Neurodevelopmental changes induced by environmental stress exposure play a significant but poorly defined role in the etiology of schizophrenia. Exposure of pregnant female rats to a series of unpredictable stresses during the final week of pregnancy generates behavioral deficits and molecular changes in the offspring similar to those observed in schizophrenic individuals. We used this rat prenatal stress preparation to investigate social withdrawal behaviors that may have relevance to the negative symptoms of schizophrenia.
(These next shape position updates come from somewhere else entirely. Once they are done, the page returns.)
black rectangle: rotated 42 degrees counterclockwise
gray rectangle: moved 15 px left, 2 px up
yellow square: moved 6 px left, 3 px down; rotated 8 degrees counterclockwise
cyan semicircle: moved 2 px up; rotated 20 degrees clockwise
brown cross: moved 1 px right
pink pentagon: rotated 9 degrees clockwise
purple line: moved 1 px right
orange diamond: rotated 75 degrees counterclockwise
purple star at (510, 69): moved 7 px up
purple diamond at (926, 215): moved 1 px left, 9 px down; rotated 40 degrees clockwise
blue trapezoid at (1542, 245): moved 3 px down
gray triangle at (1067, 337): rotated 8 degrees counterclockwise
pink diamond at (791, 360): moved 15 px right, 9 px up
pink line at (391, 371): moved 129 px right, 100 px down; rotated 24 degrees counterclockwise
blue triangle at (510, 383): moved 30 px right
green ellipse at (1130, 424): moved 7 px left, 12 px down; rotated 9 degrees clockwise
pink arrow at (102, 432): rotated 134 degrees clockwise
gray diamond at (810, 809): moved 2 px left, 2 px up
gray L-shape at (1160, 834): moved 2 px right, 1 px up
The cumulative time adult male offspring of stress-exposed pregnant female rats actively interacted with a weight-matched, same-sex peer was decreased approximately 76% relative to non-stress exposed control rats. Prenatal stress exposure also diminished the quality of the social interaction behavior indicative of reduced social drive. Analysis of the oxytocinergic system in the prenatally stressed male rats revealed significantly less oxytocin mRNA in the paraventricular nucleus and increased oxytocin receptor binding in the central amygdala. Moreover, oxytocin, but not vasopressin, administration into the central amygdala reversed the social incompetence of the prenatally stressed rats without increasing behavior in nonstressed control animals. In addition, cross-fostering pups from prenatally stressed mothers to nonstressed mothers failed to improve the social deficit of the prenatally stressed male offspring. Two behavioral assays designed to measure anxiety did not differentiate the prenatally stressed rats from non-stressed controls. These data indicate that prenatal stress may be an etiologically appropriate animal model for some aspects of schizophrenic social withdrawal. Furthermore, unpredictable prenatal stress exposure selectively degrades social interaction behaviors without increasing anxiety measures.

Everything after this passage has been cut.